I've googled a bit, and this error generally is if you've specified a gateway on each interface, I havent done that here so not sure what the problem is.


----------



## Easy Rhino (Jul 13, 2010)

Hybrid_theory said:


> I'm trying to set each interface on my ubuntu vm with a static IP. If i just do one interface its fine, but two no go.
> 
> there's eth1 and eth2, no eth0 for some reason.
> 
> ...



bridged or NAT ?


----------



## Hybrid_theory (Jul 13, 2010)

host only these two NICs. Im connecting 3 virtual machines in a bus style network to test vpns. One of them has a NAT connection to my workstation, and its two NICs are fine.


----------



## Easy Rhino (Jul 13, 2010)

Hybrid_theory said:


> host only these two NICs. Im connecting 3 virtual machines in a bus style network to test vpns. One of them has a NAT connection to my workstation, and its two NICs are fine.
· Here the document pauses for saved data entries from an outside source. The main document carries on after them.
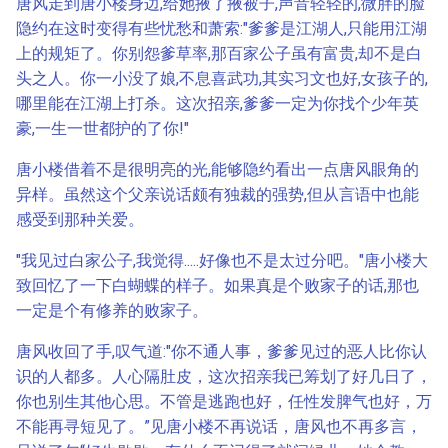
唐风走到唐小楼身边,给她掖了掖被子,声音轻轻的,微胖的脸
隐约在这时变得有些忧愁和萧索:"爹爹是江湖人,只能用江湖
上的规矩了。你别怨爹草率,那百家公子虽有富贵,却不是白
头之人。你一小没了娘,不息喜武功,其实习文也好,女孩子的,
哪里能在江湖上打杀。这次招亲,爹爹一定为你找个少年英
豪,一生一世都护的了你!"
唐小楼借着不是很明亮的光,能够隐约看出一点唐风眼角的
异样。虽然这个父亲说话颇有独裁的强势,但从言语中也能
感受到那种关爱。
"我见过白家公子,我觉得.....好像也不是太过分吧。"唐小楼大
致回忆了一下白蝴蝶的样子。如果真是个败家子的话,那也
一定是个有修养的败家子。
唐风收回了手,叹气道:"你不通人事，爹爹见过的恶人比你认
识的人都多。人心隔肚皮，这次招亲我已筹划了好几日了，
你也别生其他心思。不管是逃跑也好，任性发脾气也好，万
不能再寻短见了。”见唐小楼不再说话，唐风也不再多言，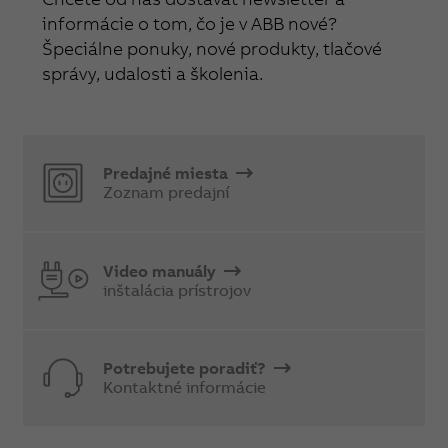
informácie o tom, čo je v ABB nové?
Špeciálne ponuky, nové produkty, tlačové
správy, udalosti a školenia.
Predajné miesta
Zoznam predajní
Video manuály
inštalácia prístrojov
Potrebujete poradiť?
Kontaktné informácie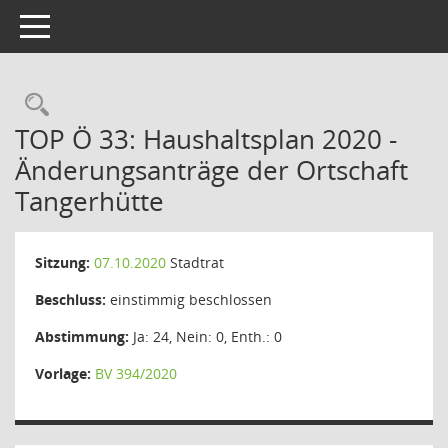
Toggle navigation
Rechercheauswahl
TOP Ö 33: Haushaltsplan 2020 -
Änderungsanträge der Ortschaft
Tangerhütte
Sitzung:
07.10.2020
Stadtrat
Beschluss:
einstimmig beschlossen
Abstimmung:
Ja: 24, Nein: 0, Enth.: 0
Vorlage:
BV 394/2020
what program are you using? vmware? virtual box? and have you setup the amount of nics you want to emulate in the virtual program?


----------



## Hybrid_theory (Jul 13, 2010)

vmware. i gave it two NICs through workstation. Adapter 1 is eth1, adapter 2 is eth2. Itll work fine if i  specify a gateway for both devices. But having a gateway for each connection is kinda dumb, as it wont know which is the proper way to send packets for an out of reach network.


----------



## Easy Rhino (Jul 13, 2010)

try bridged instead of NAT.


----------



## Hybrid_theory (Jul 13, 2010)

It's a localhost one that isnt working. If they're bridged would they still be able to have their own network on the machine?

I basically want it like:

vm1 --- vm2 --- vm3--- host machine--- asa---- laptop

Each line of --- is a new network.
10.10.10.0, 11.11.11.0, 192.168.92.0, 200.200.200.0, 192.168.1.0


----------



## Easy Rhino (Jul 13, 2010)

Hybrid_theory said:


> It's a localhost one that isnt working. If they're bridged would they still be able to have their own network on the machine?
> 
> I basically want it like:
> 
> ...



heh. well you want NAT. you should be able to assign each VM its own static IP. not sure why it is not working.


----------



## Hybrid_theory (Jul 13, 2010)

Well on vm3, eth0 is nat, and eth1 is static. When i was trying a config without the asa and laptop involved i was using NAT adapters initially. But i switched to localhost as they were doing a lot of dhcp requests to vmware. Yeah im not sure either. For now ive just removed the second default route from the table to make it work.


----------